Prevention of post-ERCP pancreatitis

A lot of effort has been invested to reduce the incidence of post-endoscopic retrograde cholangiopancreatography (ERCP) pancreatitis (PEP). As mentioned, it is now standard of care to administer rectal NSAIDs. Moreover, a pancreatic duct (PD) stent is placed in case of unintentional PD cannulation. A Japanese propensity-score matched analysis shows that low dose diclofenac (25 mg) in patients with a body weight <50 kg is not effective [ 25 ]. A large international prospective observational study has shown no protective effect of chronic statin and aspirin use [ 26 ]. Besides the routine administration of NSAIDs, prophylactic hyperhydration has gained a lot of attention recently. A large multicenter RCT has randomized patients with moderate or high risk for PEP between standard of care and an aggressive hydration protocol using Ringer's lactate. Although mean fluid administration in the first 24 h is significantly higher in the aggressive hydration compared to control (3562 ml vs. 400 ml), comparable PEP incidence is found (8% vs. 9%) [ 27 ▪ ]. A Japanese trial has found comparable PEP incidence for rectal diclofenac, PD stenting, and a combination of both [ 28 ]. However, at a very low incidence of PEP (1.6%), the study was likely underpowered to detect a potential difference.

No additional prophylactic measures other than a high dose of rectal NSAIDs (100 mg diclofenac) and pancreatic duct stenting in case of unintentional PD cannulation can currently be recommended.
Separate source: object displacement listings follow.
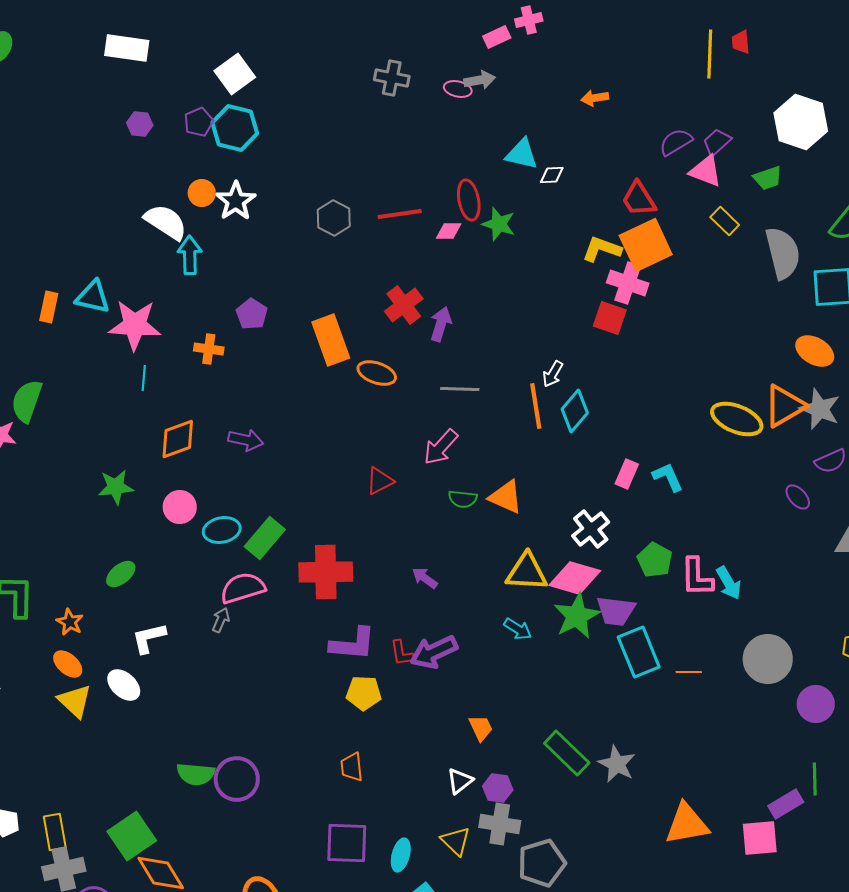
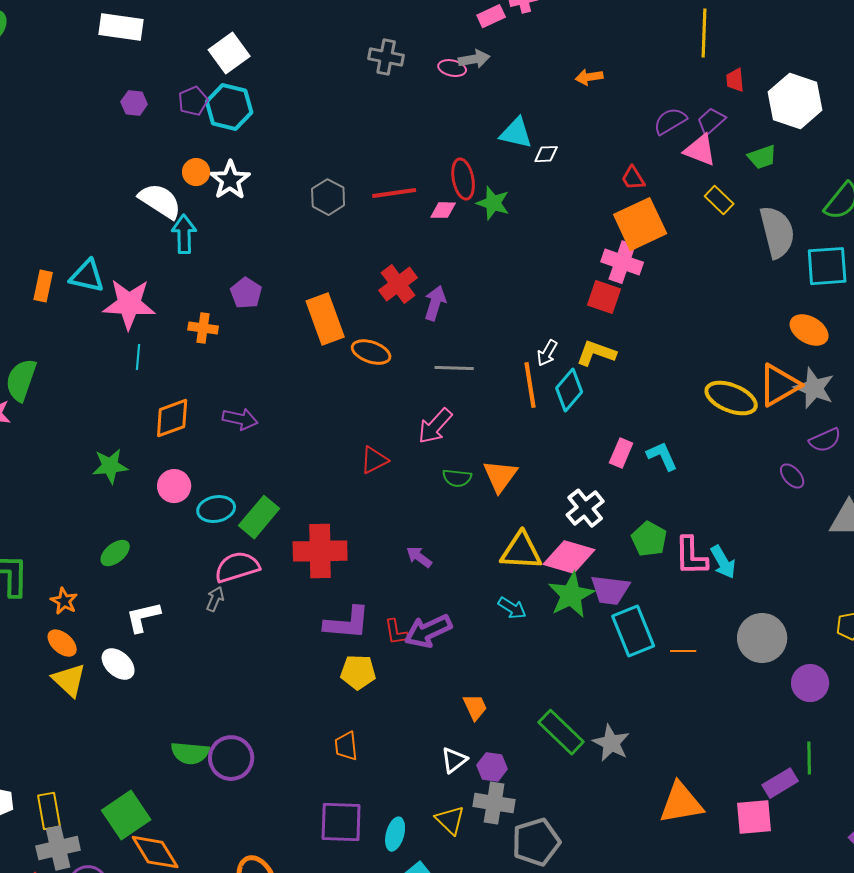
red trapezoid: (741, 42) -> (735, 80), moved
red trapezoid: (639, 199) -> (633, 178), size x0.7
yellow L-shape: (602, 249) -> (596, 353), moved
orange triangle: (506, 497) -> (500, 476), turned 42

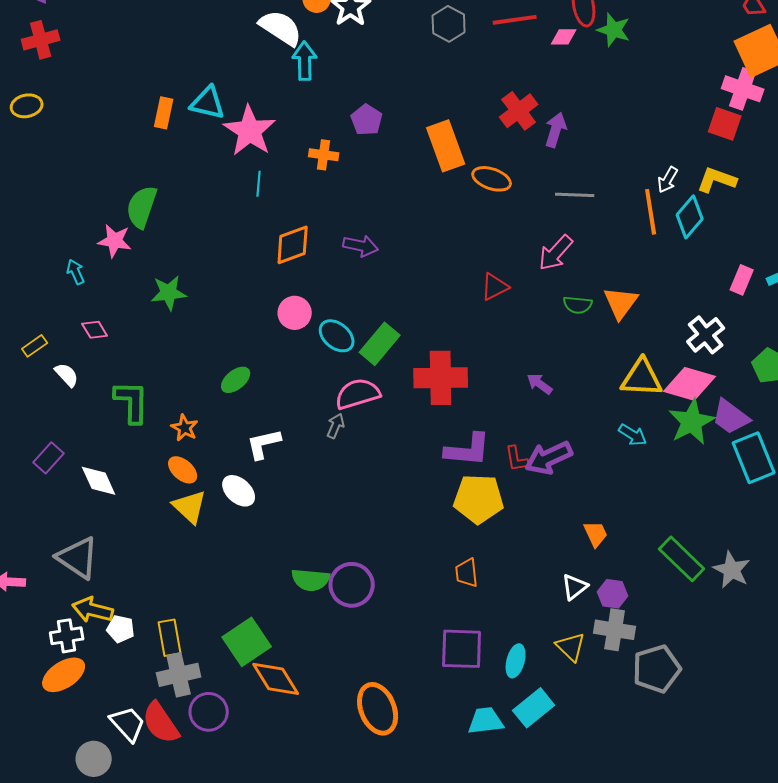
pink star: (129, 304) -> (250, 131), turned 30
green star: (110, 466) -> (169, 293), moved
cyan ellipse: (216, 509) -> (337, 336), turned 51
purple trapezoid: (610, 590) -> (731, 417), turned 30
yellow pentagon: (358, 672) -> (479, 499), size x1.4

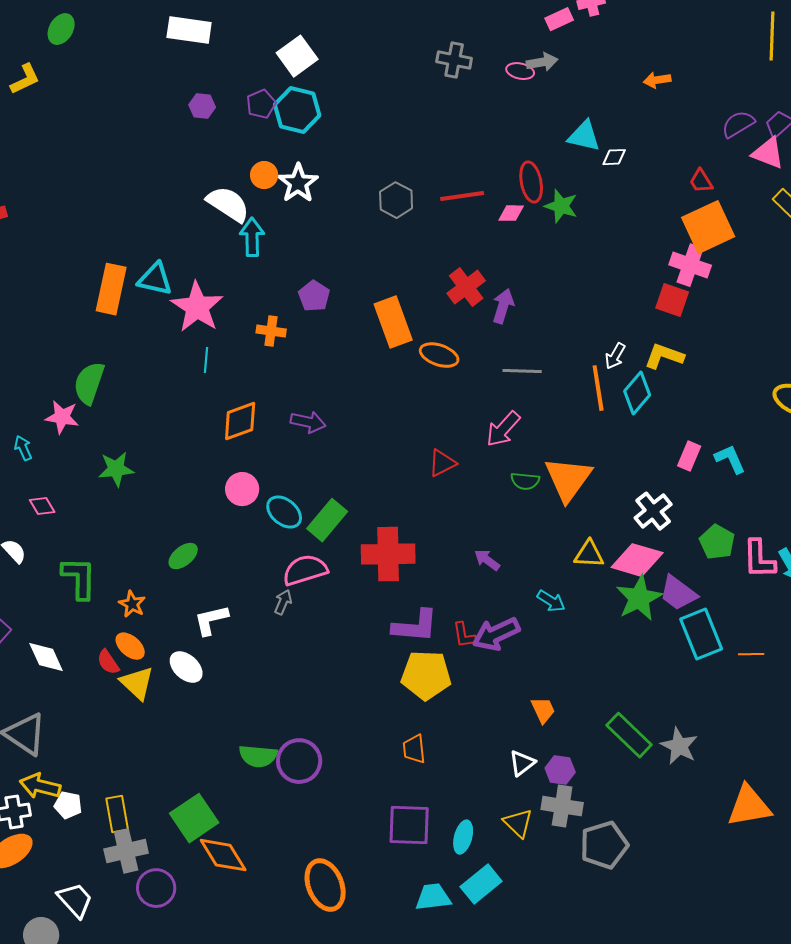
orange rectangle: (164, 113) -> (111, 289), size x1.6
orange triangle: (621, 303) -> (568, 479), size x1.4
yellow triangle: (642, 378) -> (589, 554), size x0.7
cyan arrow: (633, 435) -> (551, 601), moved
red semicircle: (161, 723) -> (108, 662), moved, size x0.6

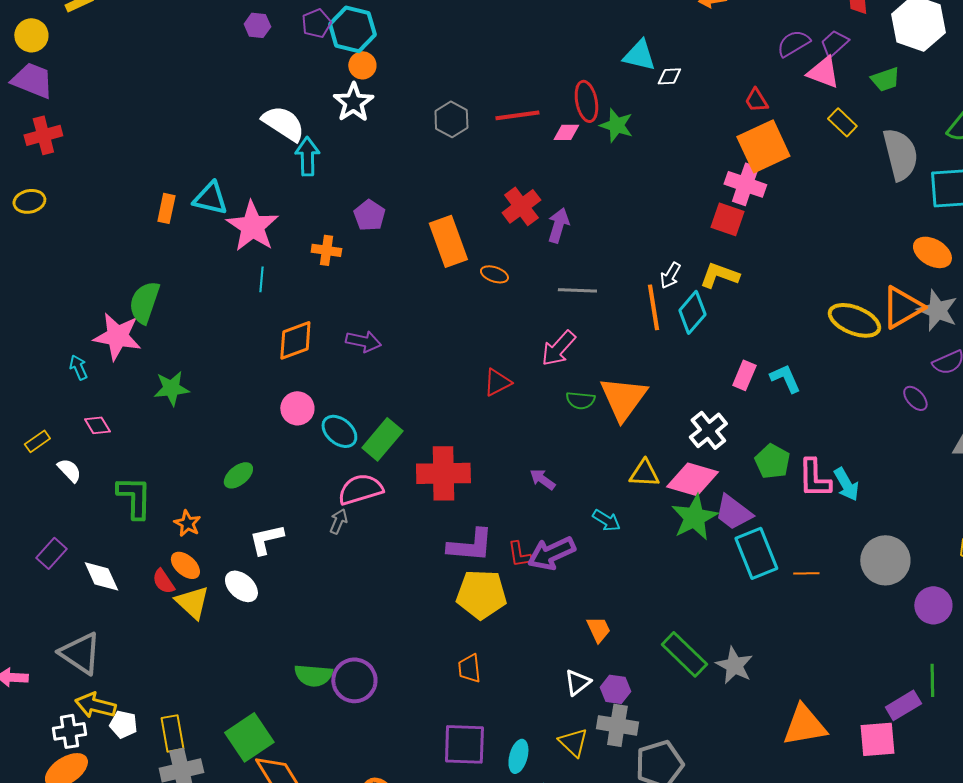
orange circle: (264, 175) -> (362, 65), moved
orange rectangle: (111, 289) -> (166, 208), size x0.6
orange ellipse: (439, 355) -> (494, 274), size x0.7
pink star: (62, 417) -> (117, 336), size x1.4

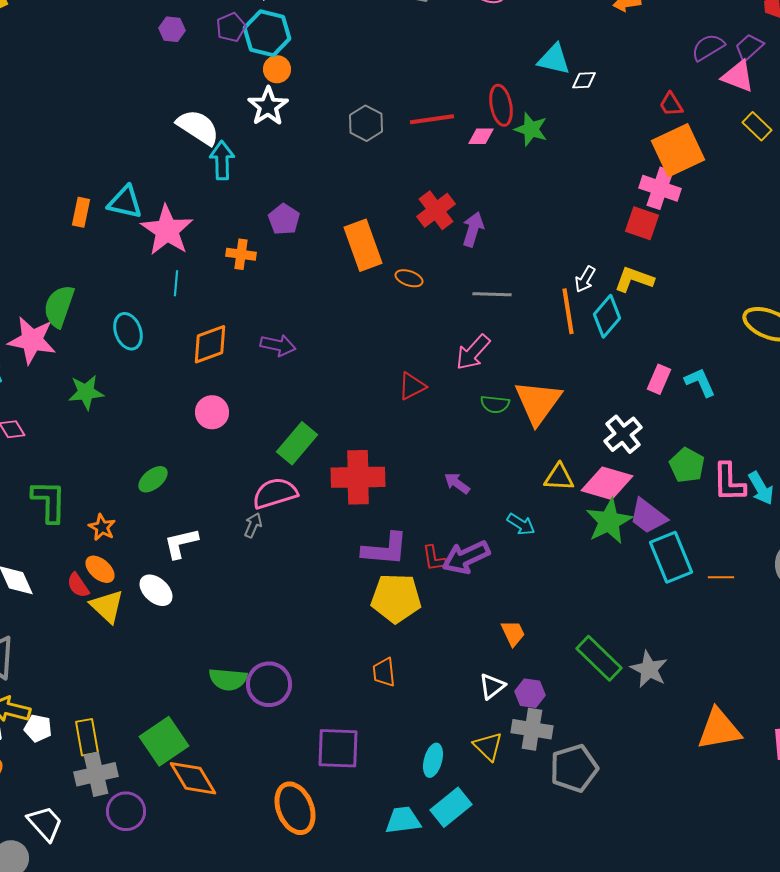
cyan ellipse: (339, 431) -> (128, 331), moved, turned 30
purple square: (464, 744) -> (338, 748), moved

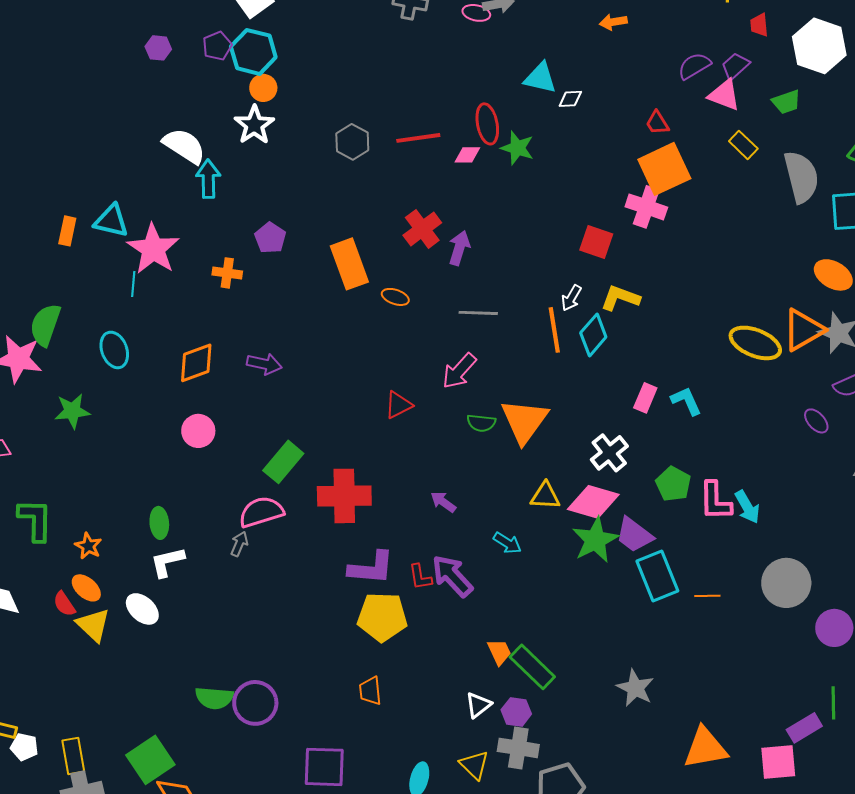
red square: (642, 223) -> (596, 242), moved
cyan line: (176, 283) -> (133, 284), moved
green ellipse: (153, 479) -> (159, 523), moved, turned -56
purple arrow: (466, 557) -> (452, 576), turned 72
green rectangle: (599, 658) -> (532, 667), moved

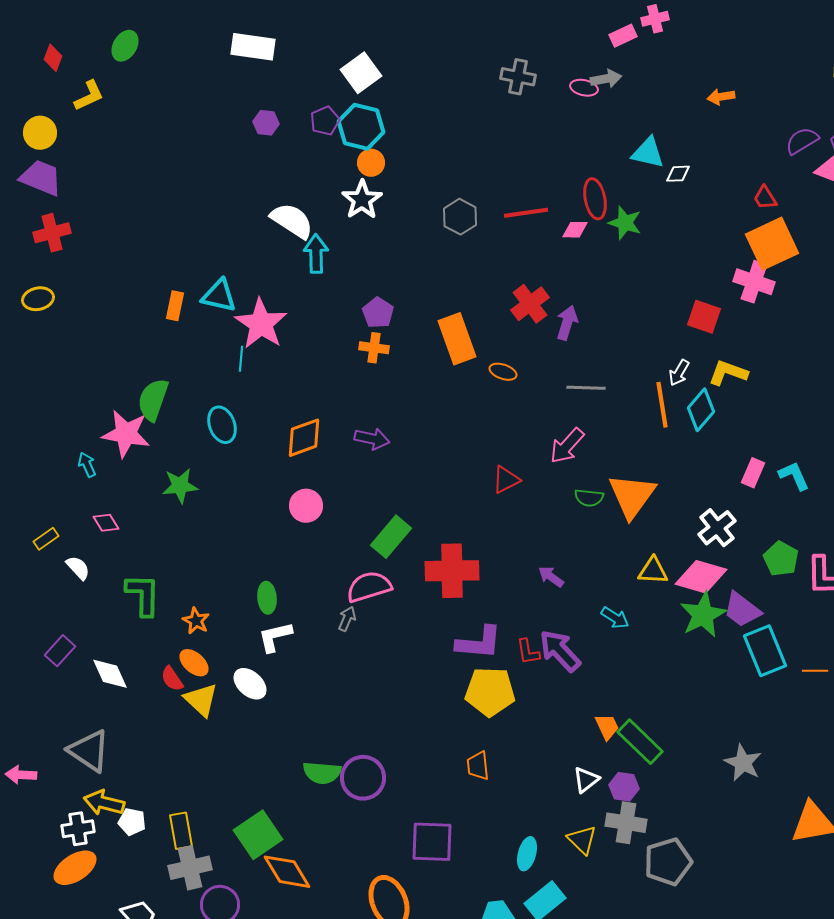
orange cross: (227, 273) -> (374, 348), moved

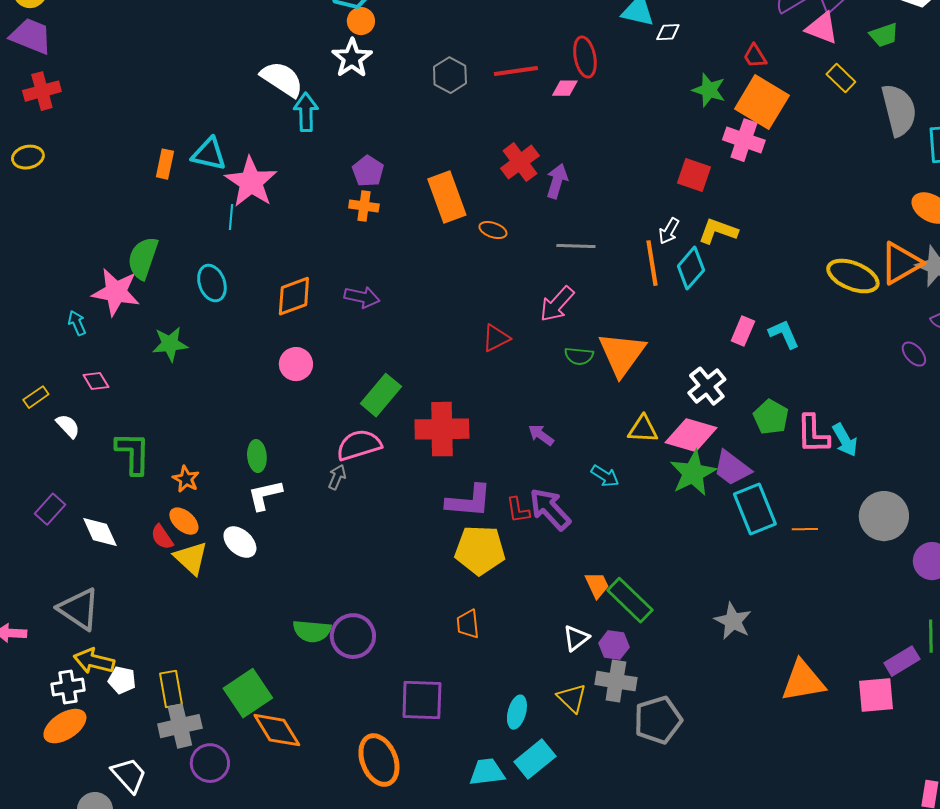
green star: (625, 223) -> (709, 90), moved
orange square: (772, 244) -> (762, 102), turned -34

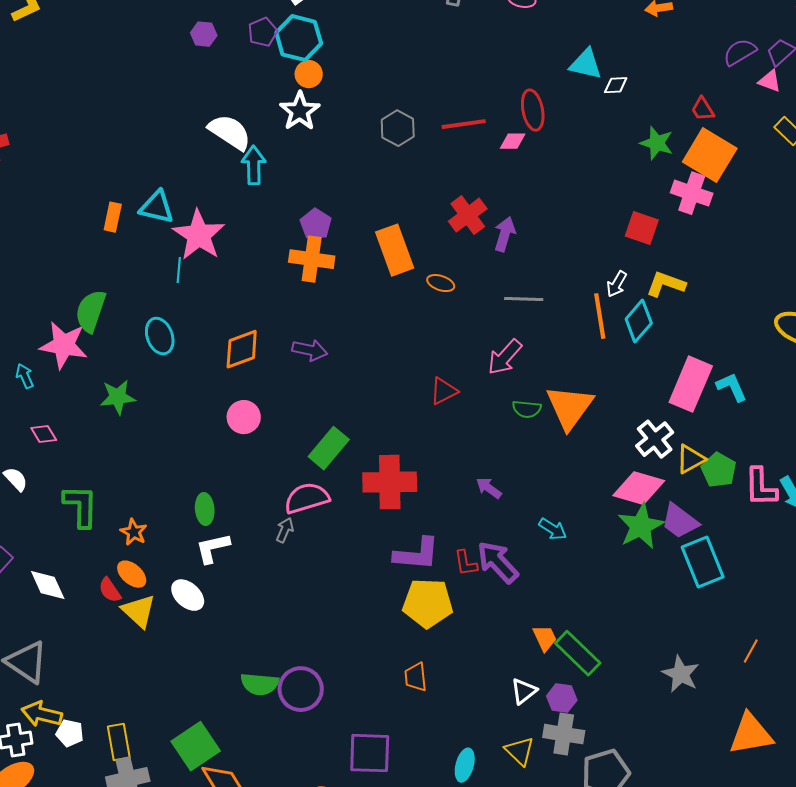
pink triangle: (822, 28) -> (770, 81), size x0.7
orange cross: (364, 206) -> (312, 259), size x1.5
pink rectangle: (743, 331) -> (691, 384), size x1.8
yellow triangle: (643, 429) -> (691, 459), moved, turned -32
orange line: (805, 529) -> (751, 651), moved, turned -60

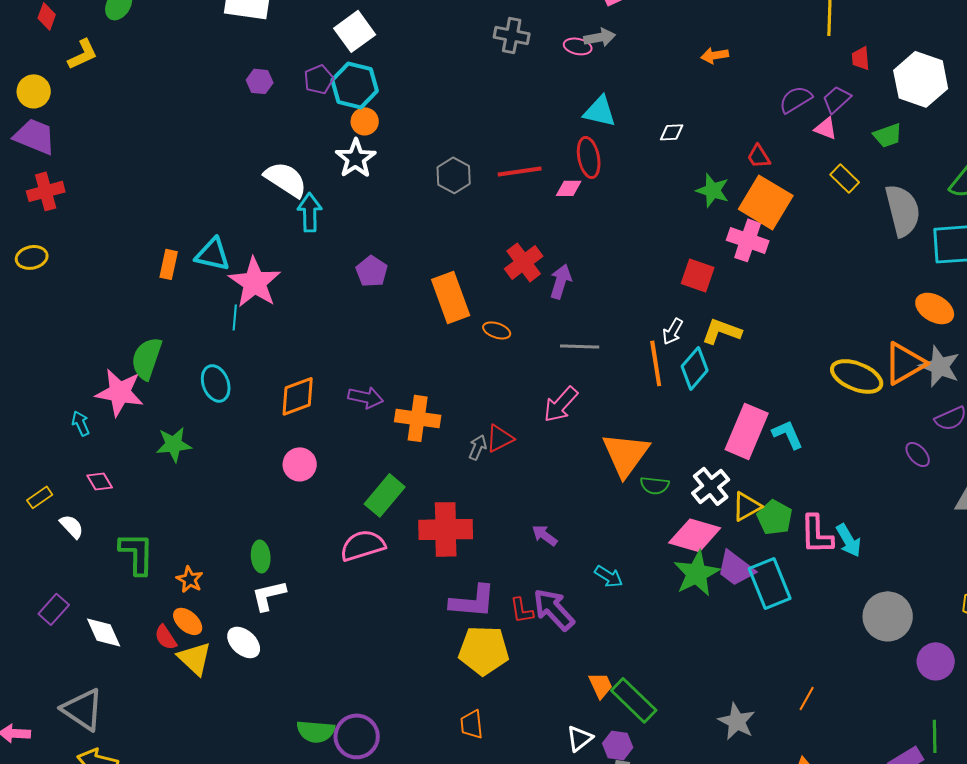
cyan triangle: (586, 64) -> (600, 111), moved
orange cross: (312, 259) -> (418, 418), moved
green semicircle: (527, 409) -> (655, 485), moved
gray arrow: (285, 530) -> (478, 447), moved
cyan rectangle: (703, 562) -> (770, 583), moved

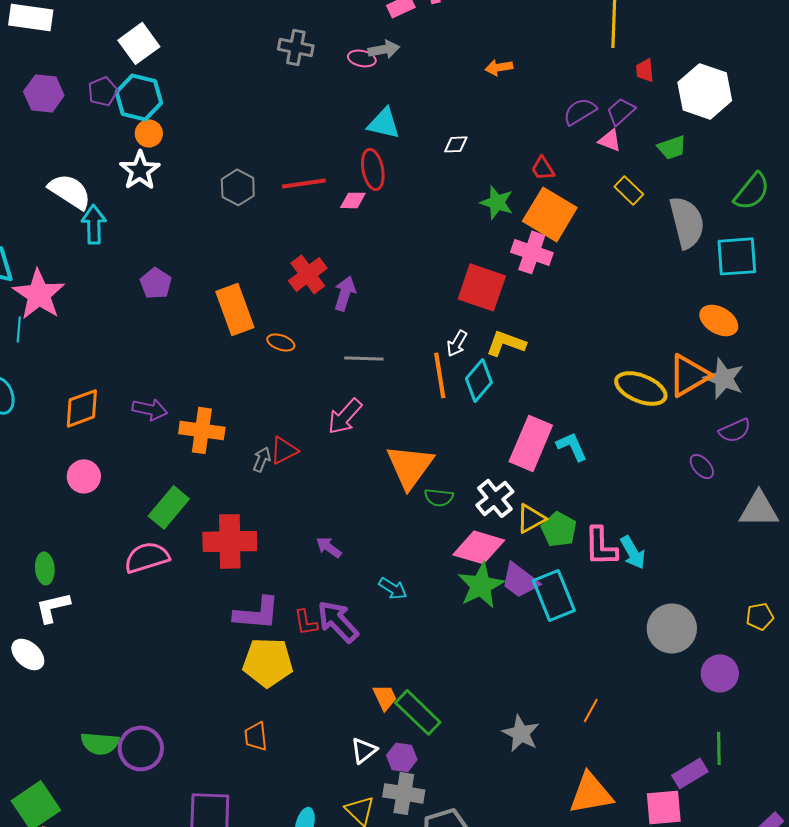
purple hexagon: (260, 81) -> (44, 93), size x1.5
red square: (698, 275) -> (482, 287), size x1.4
MANAGEMENT OF COMPLICATIONS

Antibiotic treatment.

The prescription of antibiotics is common during acute pancreatitis; up to two third of patients are administered antibiotics during the disease course, often without a culture- or radiologically proven infection. Clinicians who are confronted with fever and elevated inflammatory parameters early in the disease course initiate empirical antibiotics due to the inability to discriminate between SIRS and infection.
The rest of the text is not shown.